"There is some difference between living..." ~ Jane Eyre
There is some difference between living for the next moment and living in this moment, grateful for all of the love and beauty in life. When my father's father was dying of cancer, I was in the middle of being a high school production of Our Town. Always remembering Emily Webb's passionate plea to the Stage Manger about living life as you live it, the Stage Manager responds perhaps saints and poets do...maybe. The rest, no. Well, I consider myself a poet...and I try each day both here on this blog and in the life I lead to savor each moment because I know as long as life is, it shall not last forever.
And then there are those saints like Heather, as you see in the photo above, whose lives are tragically cut short by cancer. Although her friends and loved ones refer to her as Heather, she was also known as Dr. Vonbergen. This woman was brilliant, and before she died she was working as a psychologist that was of late working to improve the lives and mental health of recent veterans from Iraq, among all the other things she did to help others.
I am posting this for my sister, because it has pained me to see her in so much pain. There is a link below to a collage her friends made from Cortland, where she and Heather were roommates their freshman year. There are photos I will post at later dates of Heather with us at my sweet sixteen and Heather with my family in New York City for the first time. My dad called her Jazzy Heather - and she began signing her name that way to my parents in cards - she loved jazz music. So, I am posting a classic jazz song for everyone to listen to today...enjoy life, call your friends and loved ones to tell them you love them, and please just take five minutes out of your day to donate money so that future lives can be saved from this terrible form of cancer.

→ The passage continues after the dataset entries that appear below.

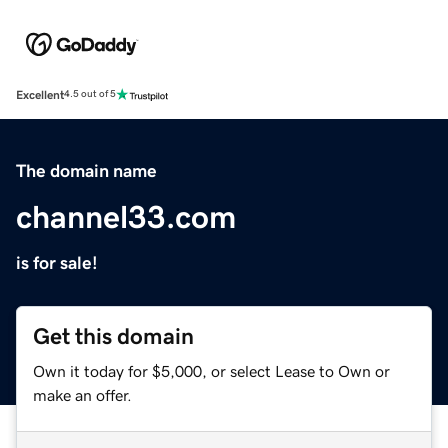
Excellent
4.5 out of 5
The domain name
channel33.com
is for sale!
Get this domain
Own it today for $5,000, or select Lease to Own or
make an offer.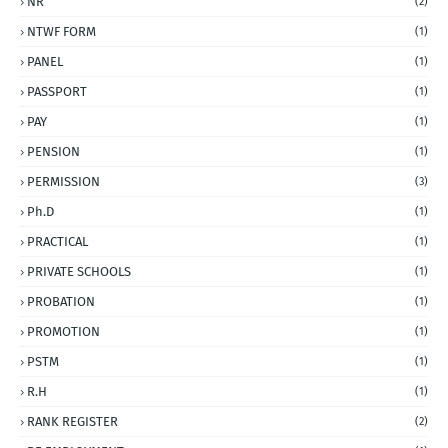
NR
(2)
NTWF FORM
(1)
PANEL
(1)
PASSPORT
(1)
PAY
(1)
PENSION
(1)
PERMISSION
(3)
Ph.D
(1)
PRACTICAL
(1)
PRIVATE SCHOOLS
(1)
PROBATION
(1)
PROMOTION
(1)
PSTM
(1)
R.H
(1)
RANK REGISTER
(2)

http://web.me.com/scottcd/Tribute_to_Heather_Vonbergen/Heather.html (a tribute)
http://www.curesarcoma.org/ (please donate)
http://www.youtube.com/watch?v=FSfduB-0lss (a charmed life - some jazz for Heather who lived one until the end)
Labels: Fighting Hard, Hope, Recollections, Sister Sister
3 Comments:
This is a beautiful tribute to your friend and a great gesture of caring for your sister. You're just lovely. I have had two family members pass away from cancer and another currently in remission. It's so hard to watch someone deal with this disease. Kudos to you for spreading the word about awareness and raising funds for a cure. It's the only way.
This is really touching. I will visit the link to the song at a later date.
It's hard to have to face the damned demon in the first place and it's worse to be left alone standing there after the worst has passed.
This is the one thing I hate having in common with someone.
Shannon - Thank you. I am sorry that you have suffered as well watching loved ones perish from it. I am glad to hear that one is in remission and I will say a prayer that it remains as such.
NYD - As much as our lives are all affected by cancer, we do end up feeling alone as part of this severe helplessness of it all. I am worried about my sister greatly - and there is so little I can do right now other than lend an ear. Anger comes into play, and controlling frustration is hard when it comes to this.